Question

For the given graph of a Linear Programming Problem, write all the constraints satisfying the given feasible region.

Hint:

To write the constraints for a Linear Programming Problem from a graph, find the equations of the lines forming the boundaries of the feasible region and translate them into inequalities.

Answer 1

From the given graph, we can identify the constraints that form the feasible region.

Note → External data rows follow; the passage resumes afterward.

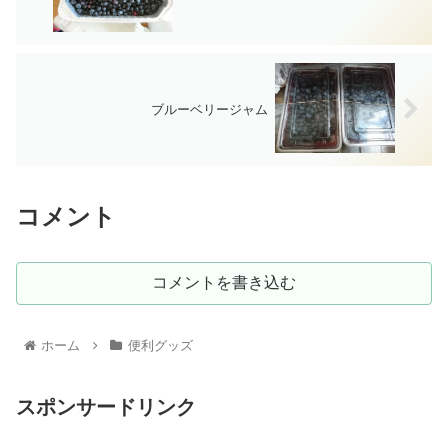
ブルーベリージャム
コメント
コメントを書き込む
ホーム
便利グッズ
スポンサードリンク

The vertices of the region are $ A(0, 200) $, $ B(50, 250) $, $ C(150, 150) $, and $ D(200, 0) $. Using the equation of the line passing through any two points, we can write the inequalities corresponding to the constraints. 1. From Point A(0, 200) to B(50, 250):
The slope \( m \) is calculated as: \[ m = \frac{250 - 200}{50 - 0} = \frac{50}{50} = 1 \] Using the point \( A(0, 200) \) in the equation of the line: \[ y - 200 = 1(x - 0) \quad \Rightarrow \quad y = x + 200 \] Thus, the first constraint is: \[ y \leq x + 200 \] 2. From Point B(50, 250) to C(150, 150):
The slope \( m \) is: \[ m = \frac{150 - 250}{150 - 50} = \frac{-100}{100} = -1 \] Using point \( B(50, 250) \): \[ y - 250 = -1(x - 50) \quad \Rightarrow \quad y = -x + 300 \] Thus, the second constraint is: \[ y \leq -x + 300 \] 3. From Point C(150, 150) to D(200, 0):
The slope \( m \) is: \[ m = \frac{0 - 150}{200 - 150} = \frac{-150}{50} = -3 \] Using point \( C(150, 150) \): \[ y - 150 = -3(x - 150) \quad \Rightarrow \quad y = -3x + 750 \] Thus, the third constraint is: \[ y \leq -3x + 750 \] 4. From Point D(200, 0) to O(0, 0):
The slope \( m \) is: \[ m = \frac{0 - 0}{200 - 0} = 0 \] The equation is simply: \[ y = 0 \] Thus, the fourth constraint is: \[ y \geq 0 \] Constraints:
The constraints for the feasible region are: \[ y \leq x + 200 \] \[ y \leq -x + 300 \] \[ y \leq -3x + 750 \] \[ y \geq 0 \] These constraints define the feasible region in the given Linear Programming Problem.